Continental Drift--The Gardner critique demolished.

Ken Glasziou


   In 1991, Dick Bain, Ken Glasziou, Matt Neibaur, and Frank Wright published a brochure, "The Science content of The Urantia Book," that discussed the book's prophetic statements on continental drift and certain aspects of particle physics.

   A comprehensive theory of continental drift was first proposed by Alfred Wegener in 1911, but was greeted with derision then treated with contempt over the next forty to fifty years by the vast majority of professional geologists. Two of its major opponents were leading American geologist, Rollin Chamberlin who wrote, "Wegener's theory is of the footless type....it plays a game in which there are few restrictive rules." And in England, influential British geophysicist, Sir Harold Jeffreys, spent years in attempting to demonstrate that continental drift is an impossibility because the strength of the Earth's mantle would be far greater than any conceivable driving force.

   Despite these powerful and then current criticisms, the authors of the Urantia Papers persisted in making forty pages of their detailed story of the Earth's geological and biological history totally dependent upon the reality of continental drift. If it was proved wrong, the whole revelation could have been lost.

   In his book, "Urantia, the Great Cult Mystery," Martin Gardner dismissed the significance of the revelators' account of Wegener's theory, one of his reasons being that it was accepted by many geologists in the USA. He did this in spite of a personal letter from myself referring him to a book by science historian, H.E. LeGrand which emphasized the universality of the opposition, Chamberlin's vehement denuniciations, and a previous article by Gardner himself debunking Wegener.

   The prophetic nature of The Urantia Book's account of continental drift and some of its consequences have now received vindication in a book by professor of geology, M.A.S. McMenamin, entitled "The Garden of Ediacara," reported by Larry Mullins in the recent "Spiritual Fellowship Journal." The following quotes coming from McMenamin's book followed upon that author having his attention drawn to The Urantia Book's content by book reader, J.J. Johnson:

   "The anonymous members of the Urantia Corps hit on some remarkable scientific revelations in the mid-1930's. They embraced continental drift at a time when it was decidedly out of vogue in the scientific community. They recognized the presence of a global super-continent (Rodinia) and superocean (Mirovia), in existence on Earth before Pangea...The concept of a billion year old supercontinent (the currently accepted age for the formation of Rodinia) that subsequently split apart, forming gradually widening ocean basins in which early marine life flourished, is unquestionably present in the book.

   "Orthodox scientific arguments for such a proposal did not appear until the late 1960's, and a pre-Pangea supercontinent was never described until Valentine and Moores made the attempt in 1970. The Urantia Corps not only had the age of formation of Rodinia approximately correct at 1 billion years, but they were the first to link breakup of Rodinia to the emergence of animals...One wonders how the Urantia Book authors arrived at the concept of a Proterozoic supercontinent and the link between the breakup of this supercontinent and the emergence of complex life in the ensuing rift oceans 30 years before most geologists accepted continental drift--and nearly four decades before any scientist had any inkling that Rodinia existed." 

   Urantia Book readers please be aware that Professor McMenamim also commented on other material in The Urantia Book that is now out of date or scientifically untenable.

   So why this strange mixture of highly prophetic material set in a background of early 1900's science and cosmology that has since become outdated or untenable?

   We can only guess at the truth.
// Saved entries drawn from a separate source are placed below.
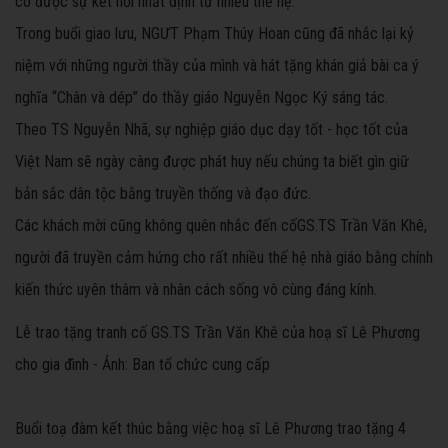
có được sự kết nối nhất định từ nhiều thế hệ.
Trong buổi giao lưu, NGƯT Phạm Thúy Hoan cũng đã nhắc lại kỷ
niệm với những người thầy của mình và hát tặng khán giả bài ca ý
nghĩa “Chân và dép” do thầy giáo Nguyễn Ngọc Ký sáng tác.
Theo TS Nguyễn Nhã, sự nghiệp giáo dục dạy tốt - học tốt của
Việt Nam sẽ ngày càng được phát huy nếu chúng ta biết gìn giữ
bản sắc dân tộc bằng truyền thống và đạo đức.
Các khách mời cũng không quên nhắc đến cố
GS.TS Trần Văn Khê,
người đã truyền cảm hứng cho rất nhiều thế hệ nhà giáo bằng chính
kiến thức uyên thâm và nhân cách sống vô cùng đáng kính.
Lễ trao tặng tranh cố GS.TS Trần Văn Khê của hoạ sĩ Lê Phương
cho gia đình - Ảnh: Ban tổ chức cung cấp
Buổi toạ đàm kết thúc bằng việc hoạ sĩ Lê Phương trao tặng 4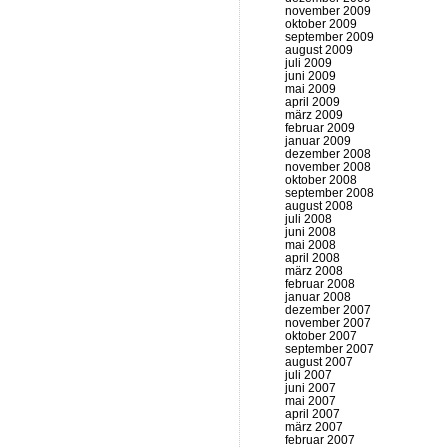
november 2009
oktober 2009
september 2009
august 2009
juli 2009
juni 2009
mai 2009
april 2009
märz 2009
februar 2009
januar 2009
dezember 2008
november 2008
oktober 2008
september 2008
august 2008
juli 2008
juni 2008
mai 2008
april 2008
märz 2008
februar 2008
januar 2008
dezember 2007
november 2007
oktober 2007
september 2007
august 2007
juli 2007
juni 2007
mai 2007
april 2007
märz 2007
februar 2007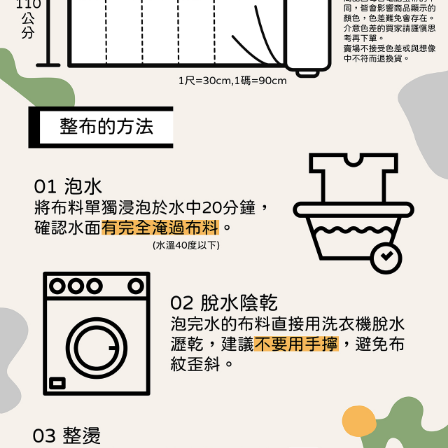
離島宅配
※ 交易是否成功請以「AFTEE先享後付 」之結帳頁面顯示為準，若有關於
是否繳費成功／繳費後需取消欲退款等相關疑問，請聯繫「AFTEE先享後付
每筆NT$240
客戶支援中心」
https://netprotections.freshdesk.com/support/home
【注意事項】
１．透過由恩沛科技股份有限公司提供之「AFTEE先享後付」服務完成之交
易，需依本服務之必要範圍內提供個人資料，並將交易相關給付款項請求債
權轉讓予恩沛科技股份有限公司。
２．關於個人資料處理事宜，請瀏覽以下網址：
https://aftee.tw/terms/#terms3
３．未成年的使用者請事先徵得法定代理人或監護人之同意方可使用
「AFTEE先享後付」，若未經同意申辦者引起之損失，本公司不負相關責
任。
４．使用「AFTEE先享後付」時，將依據個別帳號之用戶狀況，依本公司即
時審查核予不同之上限額度；若仍有額度不足之情形，本公司將視審查結果
請求用戶進行身份認證。
５．嚴禁一人註冊多個帳號或使用他人資訊註冊。若發現惡意使用之情形，
恩沛科技股份有限公司將有權停止該用戶之使用額度並採取法律行動。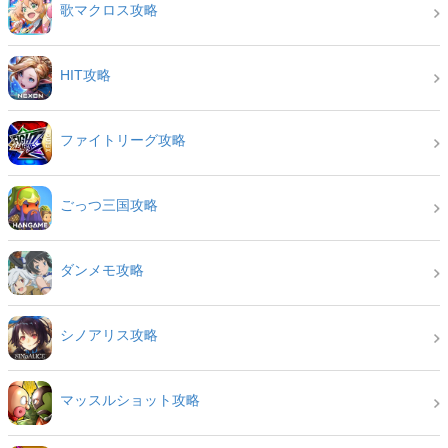
歌マクロス攻略
HIT攻略
ファイトリーグ攻略
ごっつ三国攻略
ダンメモ攻略
シノアリス攻略
マッスルショット攻略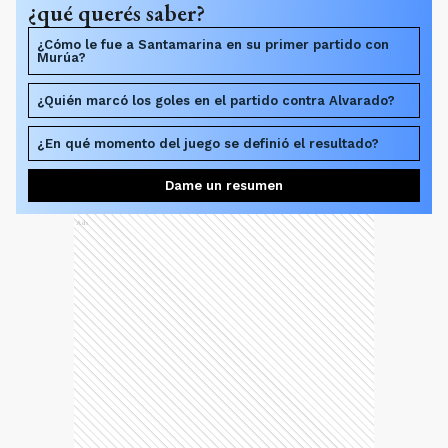
¿qué querés saber?
¿Cómo le fue a Santamarina en su primer partido con
Murúa?
¿Quién marcó los goles en el partido contra Alvarado?
¿En qué momento del juego se definió el resultado?
Dame un resumen
Ads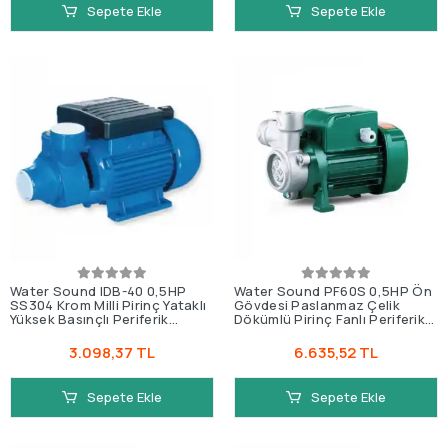
Sepete Ekle
Sepete Ekle
Water Sound IDB-40 0,5HP
Water Sound PF60S 0,5HP Ön
SS304 Krom Milli Pirinç Yataklı
Gövdesi Paslanmaz Çelik
Yüksek Basınçlı Periferik
Dökümlü Pirinç Fanlı Periferik
Pompa
Pompa
3.098,37 TL
6.635,52 TL
Sepete Ekle
Sepete Ekle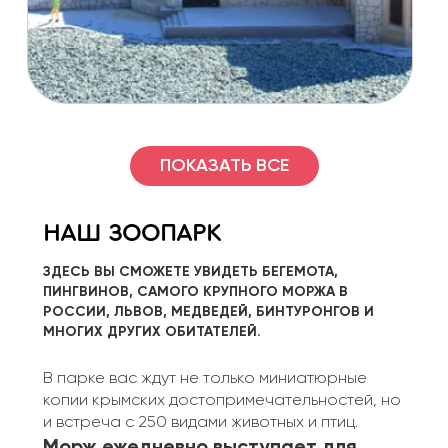
ываемый
Дворец Кичкине одно из самы романтиче
ый берег
мест Южного берега Крыма. Располагае
площадки
дворец на мысе Ай-Тодор в курортном п
Гаспра в 8 километрах от центра Ялты.
ПОКАЗАТЬ ВСЕ
НАШ ЗООПАРК
ЗДЕСЬ ВЫ СМОЖЕТЕ УВИДЕТЬ БЕГЕМОТА,
ПИНГВИНОВ, САМОГО КРУПНОГО МОРЖА В
РОССИИ, ЛЬВОВ, МЕДВЕДЕЙ, БИНТУРОНГОВ И
МНОГИХ ДРУГИХ ОБИТАТЕЛЕЙ.
В парке вас ждут не только миниатюрные
копии крымских достопримечательностей, но
и встреча с 250 видами животных и птиц.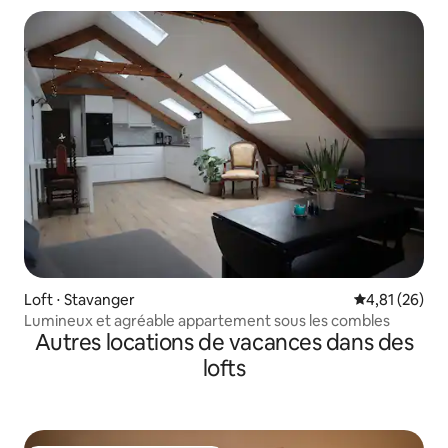
Loft ⋅ Stavanger
Évaluation mo
4,81 (26)
Lumineux et agréable appartement sous les combles
Autres locations de vacances dans des
lofts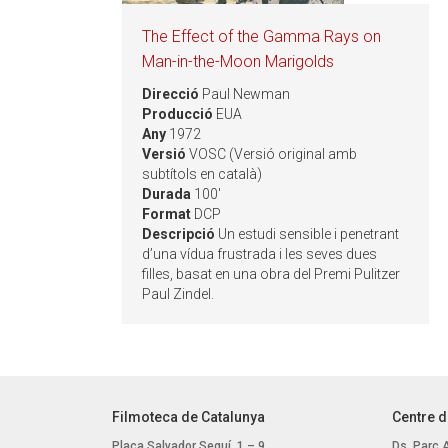
The Effect of the Gamma Rays on
Man-in-the-Moon Marigolds
Direcció
Paul Newman
Producció
EUA
Any
1972
Versió
VOSC (Versió original amb
subtítols en català)
Durada
100'
Format
DCP
Descripció
Un estudi sensible i penetrant
d’una vídua frustrada i les seves dues
filles, basat en una obra del Premi Pulitzer
Paul Zindel.
Filmoteca de Catalunya
Centre d
Plaça Salvador Seguí, 1 – 9
Ds. Parc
Being aware that much of this material is a component of a "universe frame" that provides a background in which we can fit the kind of universe career set out for us ascending mortals by the revelators may be helpful for some. The necessity for such a "framework-in-which-to-think" is suggested in:

   "Partial, incomplete, and evolving intellects would be helpless in the master universe, would be unable to form the first rational thought pattern, were it not for the innate ability of all mind, high or low, to form a universe frame in which to think. If mind cannot fathom conclusions, if it cannot penetrate to true origins, then will such mind unfailingly postulate conclusions and invent origins that it may have a means of logical thought within the frame of these mind-created postulates. And while such universe frames for creature thought are indispensable to rational intellectual operations, they are, without exception, erroneous to a greater or lesser degree." (1260)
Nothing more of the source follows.